Top of SOURCE DATA
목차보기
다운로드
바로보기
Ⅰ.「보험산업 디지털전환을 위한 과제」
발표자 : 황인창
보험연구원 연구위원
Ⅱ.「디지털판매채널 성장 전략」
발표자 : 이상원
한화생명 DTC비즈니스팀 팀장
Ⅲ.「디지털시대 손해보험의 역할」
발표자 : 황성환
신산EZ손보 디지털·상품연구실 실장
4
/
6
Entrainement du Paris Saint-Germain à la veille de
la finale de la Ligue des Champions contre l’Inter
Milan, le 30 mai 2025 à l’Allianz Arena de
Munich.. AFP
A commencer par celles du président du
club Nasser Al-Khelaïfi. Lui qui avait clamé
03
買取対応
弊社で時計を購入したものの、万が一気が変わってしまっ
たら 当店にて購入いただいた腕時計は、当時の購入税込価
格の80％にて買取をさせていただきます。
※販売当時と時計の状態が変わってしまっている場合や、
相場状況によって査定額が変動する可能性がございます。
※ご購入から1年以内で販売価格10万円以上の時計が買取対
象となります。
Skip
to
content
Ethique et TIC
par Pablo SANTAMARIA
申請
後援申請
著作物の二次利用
Bottom of SOURCE DATA
Top of SOURCE DATA
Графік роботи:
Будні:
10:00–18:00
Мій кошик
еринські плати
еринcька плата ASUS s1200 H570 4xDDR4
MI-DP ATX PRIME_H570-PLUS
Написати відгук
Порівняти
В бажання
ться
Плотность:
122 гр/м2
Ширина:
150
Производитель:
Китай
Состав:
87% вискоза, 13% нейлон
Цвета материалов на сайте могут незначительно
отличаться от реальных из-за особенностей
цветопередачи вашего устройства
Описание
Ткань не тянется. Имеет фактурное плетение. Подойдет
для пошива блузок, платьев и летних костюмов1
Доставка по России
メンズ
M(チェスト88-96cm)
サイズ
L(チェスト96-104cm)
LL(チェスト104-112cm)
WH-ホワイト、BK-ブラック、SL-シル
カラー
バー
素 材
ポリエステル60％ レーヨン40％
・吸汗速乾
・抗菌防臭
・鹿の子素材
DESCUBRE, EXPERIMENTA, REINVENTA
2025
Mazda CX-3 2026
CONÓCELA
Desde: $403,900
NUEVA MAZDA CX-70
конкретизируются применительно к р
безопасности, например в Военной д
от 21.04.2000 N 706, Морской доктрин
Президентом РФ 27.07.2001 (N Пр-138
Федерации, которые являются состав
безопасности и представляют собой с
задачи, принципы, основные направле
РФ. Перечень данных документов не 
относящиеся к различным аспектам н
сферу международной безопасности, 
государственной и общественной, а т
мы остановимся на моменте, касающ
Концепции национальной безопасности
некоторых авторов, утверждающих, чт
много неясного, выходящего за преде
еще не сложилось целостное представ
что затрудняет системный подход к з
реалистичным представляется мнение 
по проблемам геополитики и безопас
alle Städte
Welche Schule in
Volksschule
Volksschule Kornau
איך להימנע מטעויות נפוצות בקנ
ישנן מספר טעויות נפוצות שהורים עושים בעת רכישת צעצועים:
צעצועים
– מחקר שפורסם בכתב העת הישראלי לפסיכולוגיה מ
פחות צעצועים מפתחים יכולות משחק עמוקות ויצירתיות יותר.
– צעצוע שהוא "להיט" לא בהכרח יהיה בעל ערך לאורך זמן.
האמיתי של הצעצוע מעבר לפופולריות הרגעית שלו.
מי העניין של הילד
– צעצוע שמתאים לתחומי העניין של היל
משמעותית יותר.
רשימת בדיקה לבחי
Bottom of SOURCE DATA
• **WORK REQUEST**:
Your answer should be a single number: the count of lines in the data that include the word "העניין".

• **RESPONSE FOR THIS EXERCISE**:
2